Não existe essa qualidade em nosso mundo, porque tudo o que sinto aqui, sinto porque entra nos meus órgãos sensoriais. E o mundo espiritual está disposto inversamente, em um estado onde eu saio de mim mesmo e sinto tudo fora de mim mesmo.
Mas não está claro para nós como é possível sentir algo fora de si mesmo. Se eu vejo algo, ele existe no espaço que meu órgão sensorial atinge, inclui e sente. Mas como posso sentir o ele que não sente? Em outras palavras, uma pessoa tem um limiar de limitações para alcançar o mundo em seus órgãos sensoriais.
E o mundo espiritual é alcançado e toma forma em nossos sentimentos que funcionam de acordo com o princípio de “fora de nós mesmos”. Para isso, cria-se um novo órgão sensorial que sente o outro: sinto o está que nele, o que ele sente. Isso só pode ser feito quando uma pessoa adquire a qualidade do amor.
Em nosso mundo, o amor é a autogratificação de comida, sexo, família, filhos, não importa o que aconteça. Nós amamos essas fontes de prazer porque elas evocam uma excitação especial em nós que sentimos como algo agradável.
Mas o verdadeiro amor implica amar não a mim mesmo e em mim mesmo, mas um objeto fora de mim. Então acontece que eu posso sentir o que ele sente. Se eu adquirir a capacidade de sentir algo fora de mim mesmo, isso é chamado de adquirir uma qualidade espiritual, a qualidade de doação, amor verdadeiro, quando eu posso amar o que outro ama e não o que eu gosto. Essa é a diferença entre um mundo e outro.
É difícil falar sobre isso porque escapa constantemente aos iniciantes. Mas gradualmente, ao superar todos os tipos de obstáculos e dificuldades e ao realizar nossos exercícios, podemos alcançar um estado em que realmente começamos a sentir o que a outra pessoa ama ou não ama sem qualquer consideração por nós mesmos!
Mas como isso pode ser feito sem consideração por mim mesmo? E aqui a ciência da Cabalá diz que é necessário fazer algumas correções, adições e preparação. Isso significa que eu faço uma restrição em mim mesmo, o que é chamado de Tzimtzum, e não incluo em meus sentimentos, no coração, na mente e nos pensamentos, qualquer coisa que esteja em mim.
Eu me elevo acima de mim mesmo e me torno absolutamente neutro, como se eu pessoalmente não existisse, e apenas outra pessoa existe. Eu entro nela e a sinto em si mesmo da maneira que ela sente a si mesma. É exatamente aqui que tenho a oportunidade de subir ao nível de um sensor espiritual, um vaso espiritual (Kli).
Isso é conseguido através do treinamento, que é muito simples: eu me sento junto com meus amigos, e me envolvo em cada um tentando se anular diante dos outros, para sair de si mesmo e tentar entrar neles.

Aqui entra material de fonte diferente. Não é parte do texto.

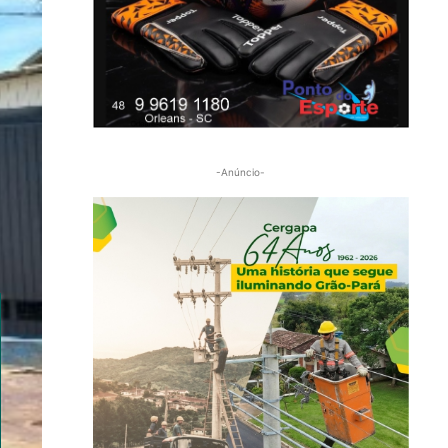
-Anúncio-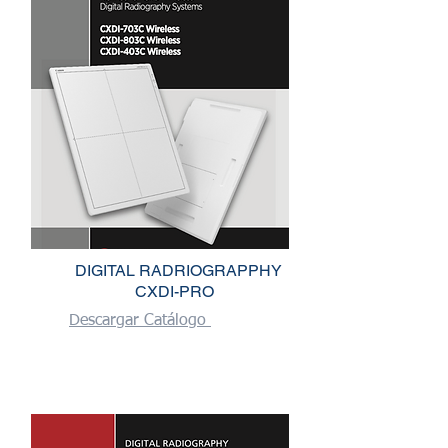
DIGITAL RADRIOGRAPPHY
CXDI-PRO
Descargar Catálogo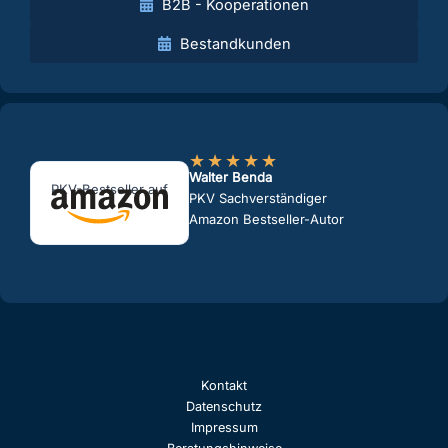
B2B - Kooperationen
Bestandkunden
★
★
★
★
★
Walter Benda
PKV-Bestseller auf
PKV Sachverständiger
Amazon Bestseller-Autor
Kontakt
Datenschutz
Impressum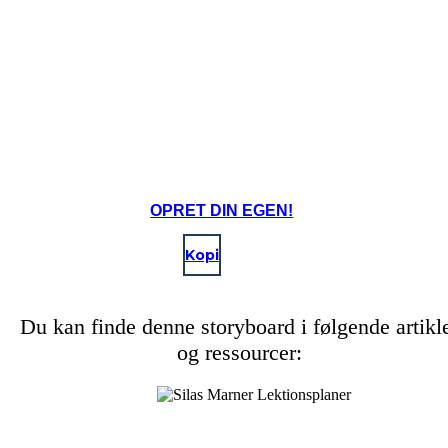
OPRET DIN EGEN!
Kopi
Du kan finde denne storyboard i følgende artikl
og ressourcer: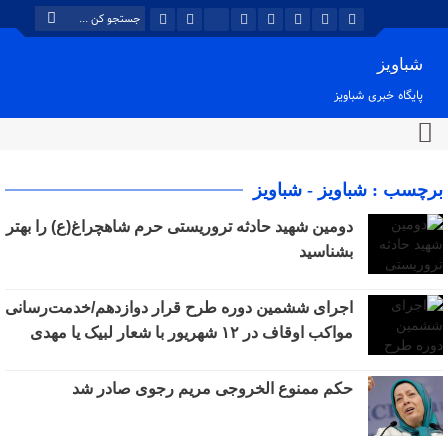
شباویز
پایگاه خبری شباویز
برچسب : شباویز - شباویز
دومین شهید حادثه تروریستی حرم شاهچراغ(ع) را بهتر
بشناسید
اجرای ششمین دوره طرح قرار دوازدهم/خدمت‌رسانی
مواکب اوقاف در ۱۲ شهریور با شعار لبیک یا مهدی
حکم ممنوع الخروجی مریم رجوی صادر شد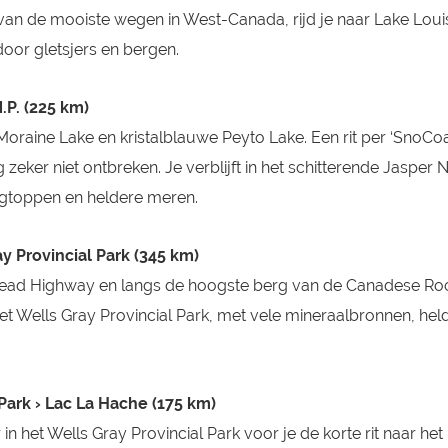
 van de mooiste wegen in West-Canada, rijd je naar Lake Loui
or gletsjers en bergen.
.P. (225 km)
oraine Lake en kristalblauwe Peyto Lake. Een rit per ‘SnoCo
eker niet ontbreken. Je verblijft in het schitterende Jasper N
gtoppen en heldere meren.
ay Provincial Park (345 km)
head Highway en langs de hoogste berg van de Canadese Roc
het Wells Gray Provincial Park, met vele mineraalbronnen, hel
 Park › Lac La Hache (175 km)
n het Wells Gray Provincial Park voor je de korte rit naar het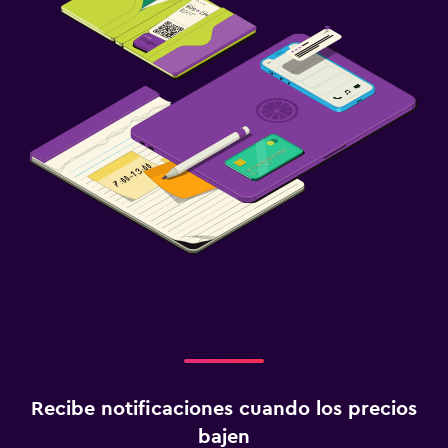
Recibe notificaciones cuando los precios
bajen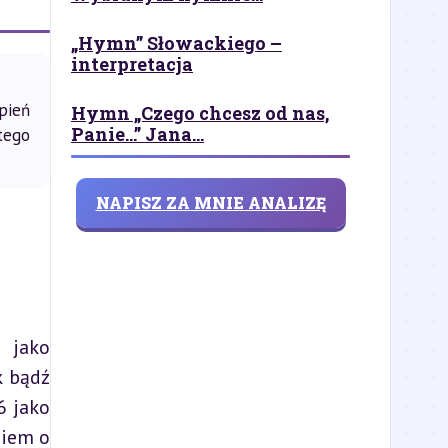
„Hymn” Słowackiego –
interpretacja
pień
Hymn „Czego chcesz od nas,
Panie…” Jana...
tego
NAPISZ ZA MNIE ANALIZĘ
jako 
 bądź 
 jako 
iem o 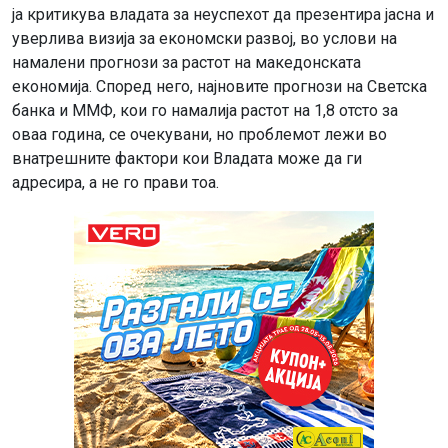
ја критикува владата за неуспехот да презентира јасна и
уверлива визија за економски развој, во услови на
намалени прогнози за растот на македонската
економија. Според него, најновите прогнози на Светска
банка и ММФ, кои го намалија растот на 1,8 отсто за
оваа година, се очекувани, но проблемот лежи во
внатрешните фактори кои Владата може да ги
адресира, а не го прави тоа.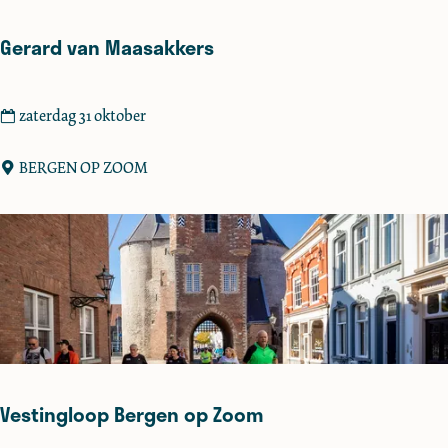
l
Gerard van Maasakkers
G
zaterdag 31 oktober
e
r
BERGEN OP ZOOM
a
r
d
v
a
n
M
a
a
Vestingloop Bergen op Zoom
s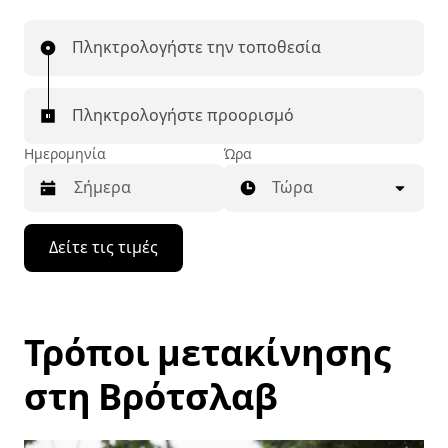
Πληκτρολογήστε την τοποθεσία
Πληκτρολογήστε προορισμό
Ημερομηνία
Ώρα
Τώρα
Πατήστε
Δείτε τις τιμές
το
πλήκτρο
με
το
κάτω
Τρόποι μετακίνησης
βέλος
για
να
στη Βρότσλαβ
μετακινηθείτε
στο
ημερολόγιο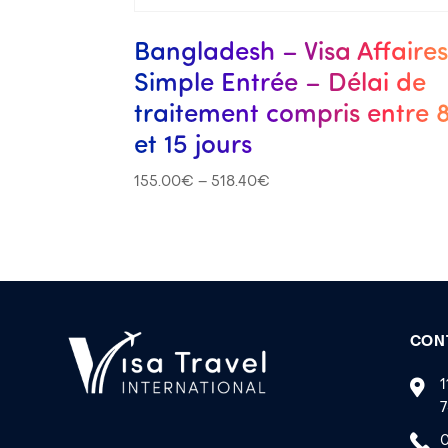
Bangladesh – Visa Affaire
Simple Entrée – Délai de
traitement compris entre 
et 15 jours
155.00
€
–
518.40
€
CON
1
7
0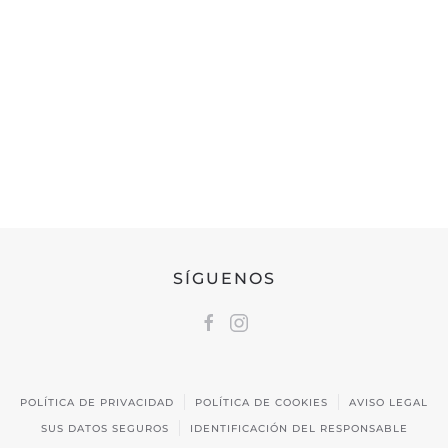
Tardes de 16:30h a 20:00h
FEDERACIÓN CÁNTABRA DE CAZA
Calle Castilla, 17 | 39009 Santander, Cantabria
691 231 345
fccaza@fccaza.es
SÍGUENOS
POLÍTICA DE PRIVACIDAD
POLÍTICA DE COOKIES
AVISO LEGAL
SUS DATOS SEGUROS
IDENTIFICACIÓN DEL RESPONSABLE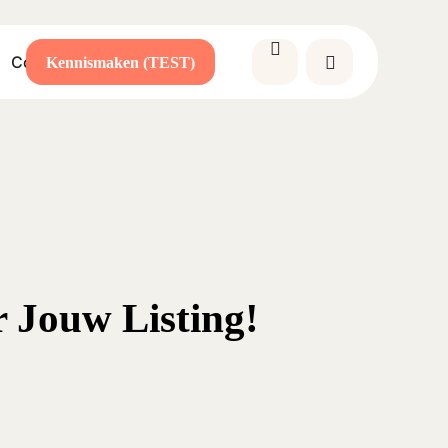
account
Close
Cart
Contact
Kennismaken (TEST)
 Jouw Listing!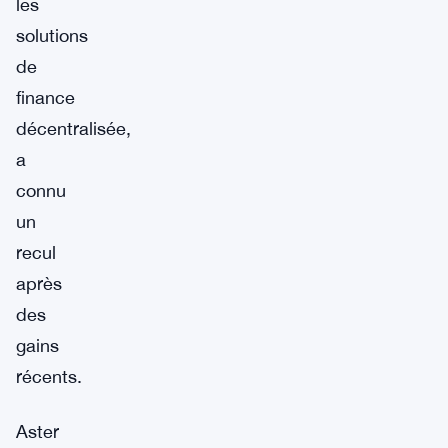
les
solutions
de
finance
décentralisée,
a
connu
un
recul
après
des
gains
récents.
Aster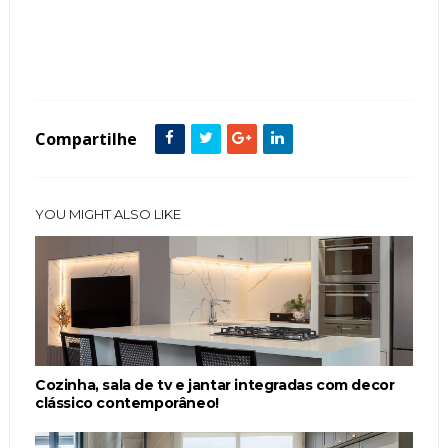
Tags :
Contemporâneo
Cor Cinza
Cor Preto
Espaço Gourmet
featured
Granito São Gabriel
Ilhas
Compartilhe
YOU MIGHT ALSO LIKE
Cozinha, sala de tv e jantar integradas com decor
clássico contemporâneo!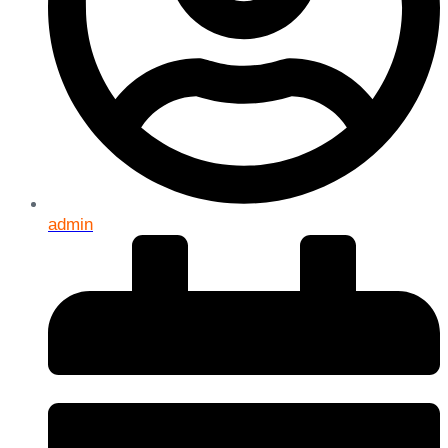
admin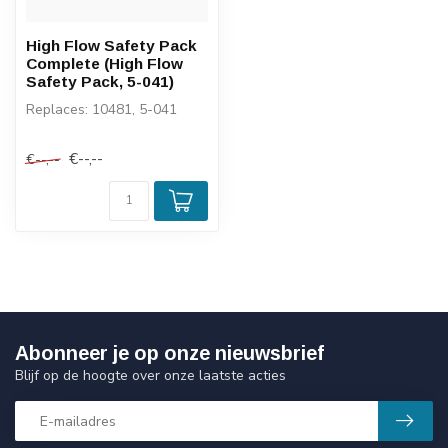
High Flow Safety Pack
Complete (High Flow
Safety Pack, 5-041)
Replaces: 10481, 5-041
€--,--
€--,--
Abonneer je op onze nieuwsbrief
Blijf op de hoogte over onze laatste acties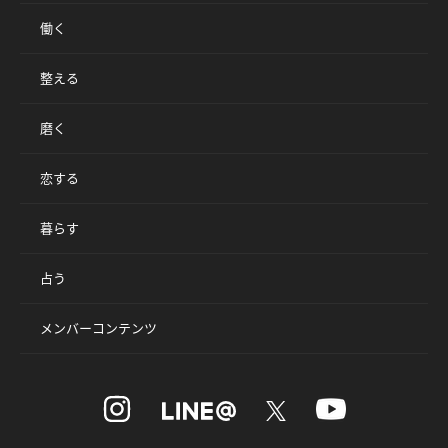
働く
整える
磨く
恋する
暮らす
占う
メンバーコンテンツ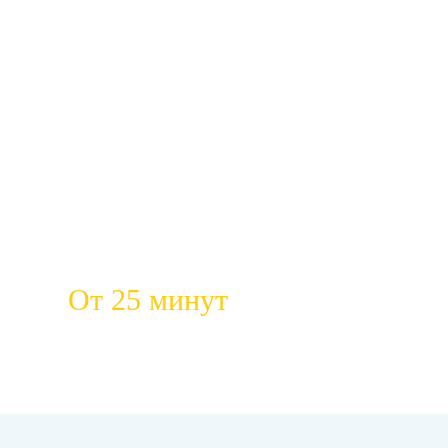
От 25 минут
ткликов
Быстрый приезд на место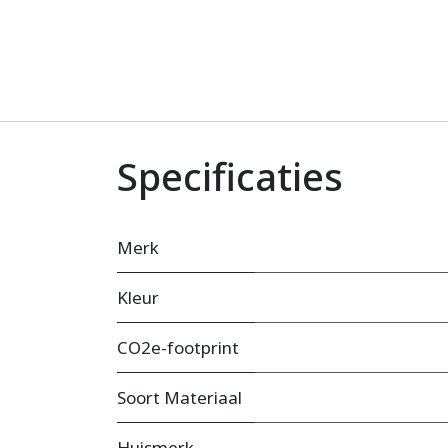
Specificaties
Merk
Kleur
CO2e-footprint
Soort Materiaal
Huismerk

Esta é uma prática especial que é realizada com a ajuda de uma força chamada luz superior. Se nos esforçamos para nos conectar uns com os outros acima do nosso egoísmo, uma luz superior especial realmente desce sobre nós, uma força altruísta que nos permite sair de nós mesmos. Então criamos, fora de nós mesmos, um campo comum no qual existimos como um todo unificado.
Essa prática é chamada de workshop (oficina). Com a ajuda de tais workshops, atraímos a luz circundante (Ohr Makif) sobre nós mesmos, que nos eleva acima de nossa natureza e nos dá a oportunidade de nos integrarmos uns aos outros. É então que começamos, através dos outros, a sentir o mundo superior, um novo espaço, a qualidade de doação e amor, a qualidade de estar fora de si mesmo, acima de si mesmo.